Mention was made earlier of fitting Jessop Portaflash Series 2 slave units into Photax holders. This comment was aimed mainly at owners of the older Photax lighting system, in which the lamp holder fitted through from the back of the reflector. Owners of more recent Photax systems have a better alternative, for Photax now uses a common reflector mounting for both its 3200K tungsten head and its Interfit ColorFlash 75S and 150S flash heads (which replace the previous 5500K head). This tactic provides a very useful upgrade route for users of tungsten who wish to move into flash, and is also useful for those who might want to mix the two light sources.

Interfit flash

The flash heads are rather basic in their specifications, but are quite usable nevertheless. As their model numbers suggest, the 75S and 150S are rated at 75J and 150J respectively. This puts them one to each side of the old 87J 5500K model and makes the more powerful unit the more appealing. Flash output can be either full or half power, with proportional modelling or modelling lamp off. In the case of the 150S, flash recycling was measured at approximately 1.5s on half power, 2.5s on full. Unsurprisingly (at this price level) there is no flash inhibiting circuitry.

Used realistically, the 150S (in particular) performs well. A typical exposure reading for one head fitted with a 30cm dish, is slightly better than 11 at 2m. Aesthetically, the Photax heads look rather good on account of their polished aluminium reflectors, which are supplied in the as-spun state (without black coatings on their exterior surfaces). The default stands are white, rather than the more common black finish (though black stands are available too), and are fitted with locking clips that hold the legs closed when collapsed for transportation or storage.

Whether or not the lights are good buys is another matter. At £120 and £180, the 75S and 150S top the Photax range, leaving no step up for more experienced users.
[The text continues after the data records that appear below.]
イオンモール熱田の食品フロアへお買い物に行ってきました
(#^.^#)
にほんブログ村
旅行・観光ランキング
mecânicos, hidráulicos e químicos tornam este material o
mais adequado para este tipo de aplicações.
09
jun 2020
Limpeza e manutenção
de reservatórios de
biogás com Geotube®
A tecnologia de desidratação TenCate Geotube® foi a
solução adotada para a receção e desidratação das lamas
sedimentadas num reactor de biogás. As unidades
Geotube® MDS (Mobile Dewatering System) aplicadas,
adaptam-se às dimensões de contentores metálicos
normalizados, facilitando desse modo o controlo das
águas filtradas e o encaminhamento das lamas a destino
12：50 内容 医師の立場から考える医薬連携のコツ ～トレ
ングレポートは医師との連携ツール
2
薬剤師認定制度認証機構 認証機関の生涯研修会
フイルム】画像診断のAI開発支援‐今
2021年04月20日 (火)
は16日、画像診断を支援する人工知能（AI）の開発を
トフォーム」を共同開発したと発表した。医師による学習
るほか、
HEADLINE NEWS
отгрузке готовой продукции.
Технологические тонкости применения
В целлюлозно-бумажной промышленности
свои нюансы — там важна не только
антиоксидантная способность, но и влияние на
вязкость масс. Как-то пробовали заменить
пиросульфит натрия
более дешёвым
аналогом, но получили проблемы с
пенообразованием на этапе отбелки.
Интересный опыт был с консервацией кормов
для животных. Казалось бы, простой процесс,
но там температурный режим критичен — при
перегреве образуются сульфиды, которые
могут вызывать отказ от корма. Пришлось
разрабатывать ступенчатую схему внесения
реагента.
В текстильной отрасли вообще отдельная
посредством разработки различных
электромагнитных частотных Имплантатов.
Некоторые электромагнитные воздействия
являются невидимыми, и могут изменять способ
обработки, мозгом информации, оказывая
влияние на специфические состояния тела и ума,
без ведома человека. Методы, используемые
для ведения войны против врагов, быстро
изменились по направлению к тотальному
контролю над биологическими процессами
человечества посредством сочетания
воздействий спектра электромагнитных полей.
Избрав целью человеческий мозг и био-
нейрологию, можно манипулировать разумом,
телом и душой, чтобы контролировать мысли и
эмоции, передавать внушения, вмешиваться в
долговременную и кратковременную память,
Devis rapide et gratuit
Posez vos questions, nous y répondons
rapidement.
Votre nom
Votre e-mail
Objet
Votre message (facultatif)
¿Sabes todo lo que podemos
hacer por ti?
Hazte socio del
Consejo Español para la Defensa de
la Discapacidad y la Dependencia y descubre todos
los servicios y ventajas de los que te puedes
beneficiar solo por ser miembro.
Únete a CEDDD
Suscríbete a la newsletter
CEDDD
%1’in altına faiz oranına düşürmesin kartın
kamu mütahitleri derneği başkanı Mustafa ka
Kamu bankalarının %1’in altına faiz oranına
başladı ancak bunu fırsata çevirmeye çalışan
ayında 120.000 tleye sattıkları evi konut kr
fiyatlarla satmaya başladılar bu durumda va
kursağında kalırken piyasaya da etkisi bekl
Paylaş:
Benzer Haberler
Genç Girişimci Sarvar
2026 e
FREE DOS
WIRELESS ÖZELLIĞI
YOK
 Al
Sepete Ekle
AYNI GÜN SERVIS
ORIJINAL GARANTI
Neither is there an accessory snoot nor any grids ­p; though there are three reflectors. Elsewhere, one rather nice touch is the provision of "Addalite" adaptors on lighting stands: these allow two heads to be mounted on one stand, extending the length of the light source and increasing the illumination level.

In their own way, InterFit ColorFlash heads represent very good value for money. The 150/150 two-head kit, including reflectors, stands and brollies, costs £430 (including VAT). This puts it in almost the same price-band as the Jessop Portaflash Studio Kit 3. There may only be two heads included, but they do have interchangeable reflectors.

On the other hand, a single ColorFlash 150S costs only £20 less than a Prolinca 125. The Prolinca is very slightly less powerful, but it is the bottom rung on a very long ladder that leads up through Elinchrom monoblocs to generator packs and a host of specialised lights. So, for those just starting out in photography and wanting to be able to upgrade in the future, the Prolinca looks more attractive.

But for those who mix flash and tungsten, and who have to work within a tight budget, Photax units make more sense.